═══ Stored data

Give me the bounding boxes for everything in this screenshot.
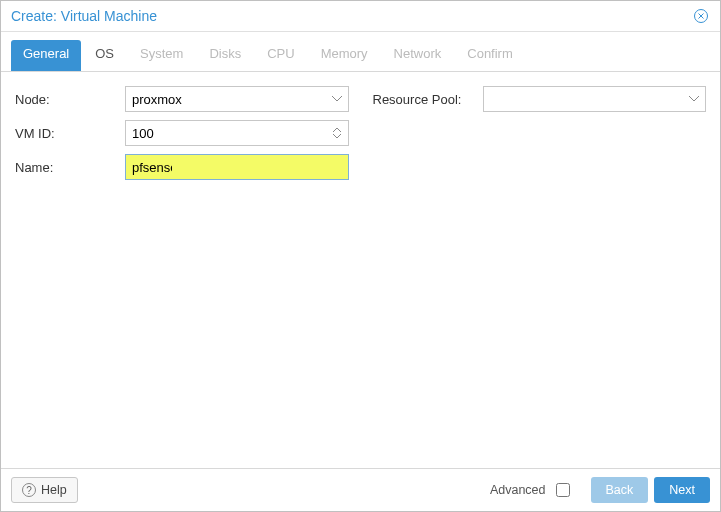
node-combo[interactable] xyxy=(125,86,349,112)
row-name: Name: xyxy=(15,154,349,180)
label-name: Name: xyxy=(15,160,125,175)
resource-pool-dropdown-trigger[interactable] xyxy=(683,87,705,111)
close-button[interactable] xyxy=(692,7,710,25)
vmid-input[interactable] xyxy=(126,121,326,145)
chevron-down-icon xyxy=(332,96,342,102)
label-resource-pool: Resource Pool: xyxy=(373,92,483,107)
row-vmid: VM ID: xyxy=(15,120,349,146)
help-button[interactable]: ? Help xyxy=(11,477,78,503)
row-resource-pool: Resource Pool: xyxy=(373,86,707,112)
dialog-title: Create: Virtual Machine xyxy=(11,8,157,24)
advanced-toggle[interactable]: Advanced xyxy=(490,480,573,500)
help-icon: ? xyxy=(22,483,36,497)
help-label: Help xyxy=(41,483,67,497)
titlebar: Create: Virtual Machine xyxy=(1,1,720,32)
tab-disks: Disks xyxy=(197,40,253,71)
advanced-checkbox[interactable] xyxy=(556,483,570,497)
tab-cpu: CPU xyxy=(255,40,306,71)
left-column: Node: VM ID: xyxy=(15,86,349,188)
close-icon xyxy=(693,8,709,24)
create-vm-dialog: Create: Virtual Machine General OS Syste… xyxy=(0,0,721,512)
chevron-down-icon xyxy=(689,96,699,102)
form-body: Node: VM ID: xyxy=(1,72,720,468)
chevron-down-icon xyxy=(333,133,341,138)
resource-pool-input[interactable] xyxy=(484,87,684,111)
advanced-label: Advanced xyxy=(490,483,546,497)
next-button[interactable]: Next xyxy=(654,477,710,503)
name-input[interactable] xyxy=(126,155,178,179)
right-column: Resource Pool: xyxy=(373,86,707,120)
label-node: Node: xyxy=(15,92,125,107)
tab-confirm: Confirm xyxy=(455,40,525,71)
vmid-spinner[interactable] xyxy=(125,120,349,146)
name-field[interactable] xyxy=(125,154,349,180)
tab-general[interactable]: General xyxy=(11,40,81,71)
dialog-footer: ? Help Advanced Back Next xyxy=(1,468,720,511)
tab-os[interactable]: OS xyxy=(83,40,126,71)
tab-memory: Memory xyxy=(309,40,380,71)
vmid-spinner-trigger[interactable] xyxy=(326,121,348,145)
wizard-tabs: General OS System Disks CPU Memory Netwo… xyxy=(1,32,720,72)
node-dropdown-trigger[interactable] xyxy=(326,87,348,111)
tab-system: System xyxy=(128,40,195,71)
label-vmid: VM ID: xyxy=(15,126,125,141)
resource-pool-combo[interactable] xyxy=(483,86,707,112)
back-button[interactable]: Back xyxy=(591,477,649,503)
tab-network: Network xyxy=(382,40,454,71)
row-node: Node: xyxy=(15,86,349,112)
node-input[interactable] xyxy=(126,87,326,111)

══════

» Your objective:
Would you reproduce the lines above exactly, without carrying over the pictures?

» Reply to the exercise:
Give me the bounding boxes for everything in this screenshot.
node-combo[interactable] xyxy=(125,86,349,112)
row-name: Name: xyxy=(15,154,349,180)
label-name: Name: xyxy=(15,160,125,175)
resource-pool-dropdown-trigger[interactable] xyxy=(683,87,705,111)
close-button[interactable] xyxy=(692,7,710,25)
vmid-input[interactable] xyxy=(126,121,326,145)
chevron-down-icon xyxy=(332,96,342,102)
label-resource-pool: Resource Pool: xyxy=(373,92,483,107)
row-vmid: VM ID: xyxy=(15,120,349,146)
help-button[interactable]: ? Help xyxy=(11,477,78,503)
row-resource-pool: Resource Pool: xyxy=(373,86,707,112)
dialog-title: Create: Virtual Machine xyxy=(11,8,157,24)
advanced-toggle[interactable]: Advanced xyxy=(490,480,573,500)
help-icon: ? xyxy=(22,483,36,497)
help-label: Help xyxy=(41,483,67,497)
titlebar: Create: Virtual Machine xyxy=(1,1,720,32)
tab-disks: Disks xyxy=(197,40,253,71)
advanced-checkbox[interactable] xyxy=(556,483,570,497)
tab-cpu: CPU xyxy=(255,40,306,71)
left-column: Node: VM ID: xyxy=(15,86,349,188)
close-icon xyxy=(693,8,709,24)
create-vm-dialog: Create: Virtual Machine General OS Syste… xyxy=(0,0,721,512)
chevron-down-icon xyxy=(689,96,699,102)
form-body: Node: VM ID: xyxy=(1,72,720,468)
chevron-down-icon xyxy=(333,133,341,138)
resource-pool-input[interactable] xyxy=(484,87,684,111)
advanced-label: Advanced xyxy=(490,483,546,497)
next-button[interactable]: Next xyxy=(654,477,710,503)
name-input[interactable] xyxy=(126,155,178,179)
right-column: Resource Pool: xyxy=(373,86,707,120)
label-node: Node: xyxy=(15,92,125,107)
tab-confirm: Confirm xyxy=(455,40,525,71)
vmid-spinner[interactable] xyxy=(125,120,349,146)
name-field[interactable] xyxy=(125,154,349,180)
tab-general[interactable]: General xyxy=(11,40,81,71)
dialog-footer: ? Help Advanced Back Next xyxy=(1,468,720,511)
tab-os[interactable]: OS xyxy=(83,40,126,71)
tab-memory: Memory xyxy=(309,40,380,71)
vmid-spinner-trigger[interactable] xyxy=(326,121,348,145)
wizard-tabs: General OS System Disks CPU Memory Netwo… xyxy=(1,32,720,72)
node-dropdown-trigger[interactable] xyxy=(326,87,348,111)
tab-system: System xyxy=(128,40,195,71)
label-vmid: VM ID: xyxy=(15,126,125,141)
resource-pool-combo[interactable] xyxy=(483,86,707,112)
back-button[interactable]: Back xyxy=(591,477,649,503)
tab-network: Network xyxy=(382,40,454,71)
row-node: Node: xyxy=(15,86,349,112)
node-input[interactable] xyxy=(126,87,326,111)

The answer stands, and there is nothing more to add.